• **Problem**: Set down only the lines from the one containing "образовательных" through the final line of the entries below, exactly as they stand, with no pictures.

Page images and extracted text:
=== Section Start ===
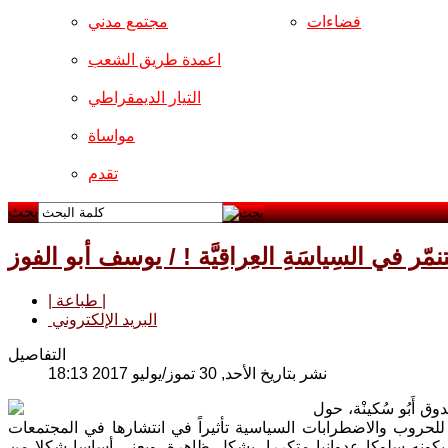
فضاءات
مجتمع مدني
اعمدة طريق الشعب
التيار الديمقراطي
مواساة
تقدم
بحث
تنمّر في السِياسَةِ العِراقِيَّة ! / يوسف أبو الفوز
| طباعة |
البريد الإلكتروني
التفاصيل
نشر بتاريخ الأحد, 30 تموز/يوليو 2017 18:13
 أَبُو سُكينْة، حول
ن للحروب والاضطرابات السياسية تأثيراً في انتشارها في المجتمعات
كونه سلوكا عدوانيا متكررا، يشكل ظاهرة، ويعني أساسا شكلا من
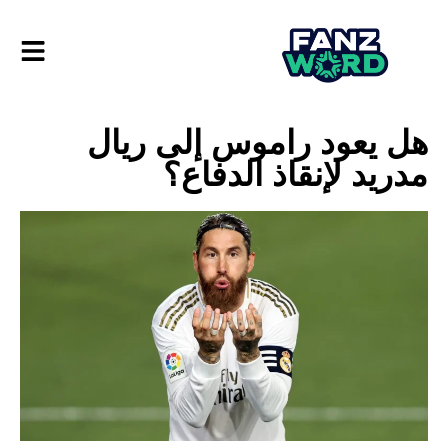
هل يعود راموس إلى ريال
مدريد لإنقاذ الدفاع؟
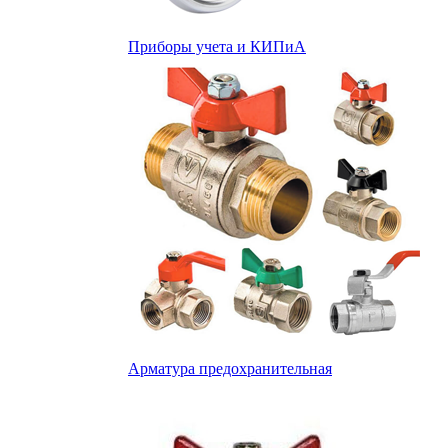
Приборы учета и КИПиА
Арматура предохранительная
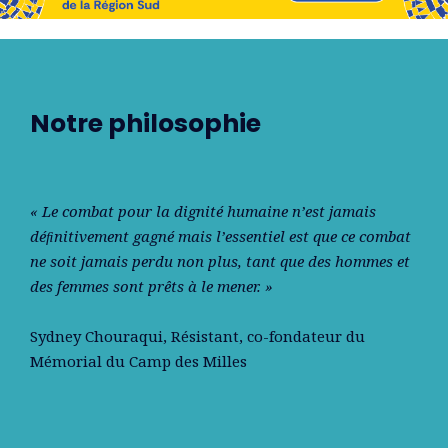
Notre philosophie
« Le combat pour la dignité humaine n’est jamais
déﬁnitivement gagné mais l’essentiel est que ce combat
ne soit jamais perdu non plus, tant que des hommes et
des femmes sont prêts à le mener. »
Sydney Chouraqui
, Résistant, co-fondateur du
Mémorial du Camp des Milles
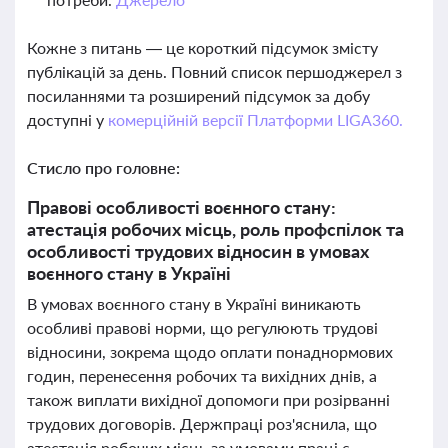
Кожне з питань — це короткий підсумок змісту
публікацій за день. Повний список першоджерел з
посиланнями та розширений підсумок за добу
доступні у
комерційній версії Платформи LIGA360.
Стисло про головне:
Правові особливості воєнного стану:
атестація робочих місць, роль профспілок та
особливості трудових відносин в умовах
воєнного стану в Україні
В умовах воєнного стану в Україні виникають
особливі правові норми, що регулюють трудові
відносини, зокрема щодо оплати понаднормових
годин, перенесення робочих та вихідних днів, а
також виплати вихідної допомоги при розірванні
трудових договорів. Держпраці роз'яснила, що
атестація робочих місць за умовами праці є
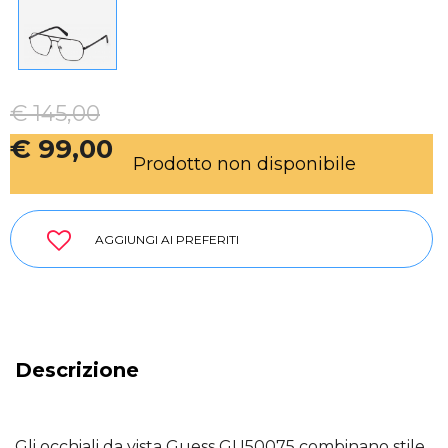
€ 145,00
€ 99,00
Prodotto non disponibile
AGGIUNGI AI PREFERITI
Descrizione
Gli occhiali da vista Guess GU50075 combinano stile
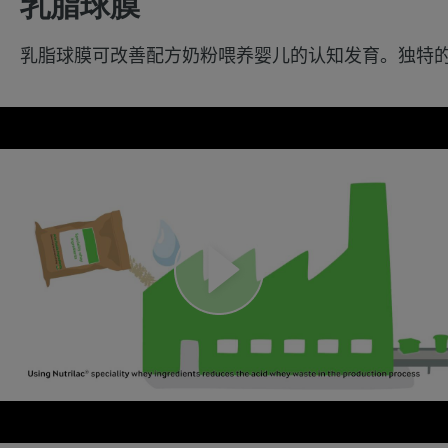
乳脂球膜
乳脂球膜可改善配方奶粉喂养婴儿的认知发育。独特的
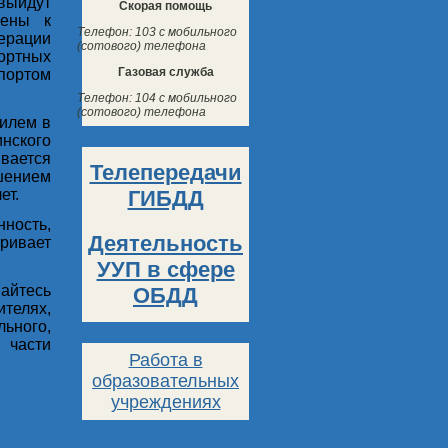
выйдут
Скорая помощь
жены к
Телефон: 103 с мобильного
ерации
(сотового) телефона
ортных
Газовая служба
портом
Телефон: 104 с мобильного
(сотового) телефона
билем в
инского
вается
Телепередачи
шением
ГИБДД
ет.
ность,
Деятельность
ривает
УУП в сфере
йтесь
ОБДД
телях,
ьного,
 части
Работа в
образовательных
учреждениях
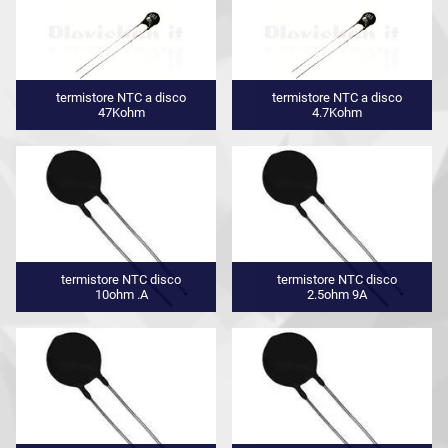
termistore NTC a disco
termistore NTC a disco
47Kohm
4.7Kohm
termistore NTC disco
termistore NTC disco
10ohm .A
2.5ohm 9A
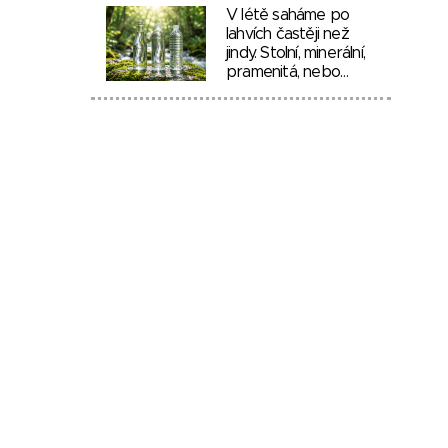
V létě saháme po
lahvích častěji než
jindy. Stolní, minerální,
pramenitá, nebo…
=== Section End ===
• **Exercise result**:
образовательных
учреждениях
termistore NTC a disco
termistore NTC a disco
47Kohm
4.7Kohm
termistore NTC disco
termistore NTC disco
10ohm .A
2.5ohm 9A
V létě saháme po
lahvích častěji než
jindy. Stolní, minerální,
pramenitá, nebo…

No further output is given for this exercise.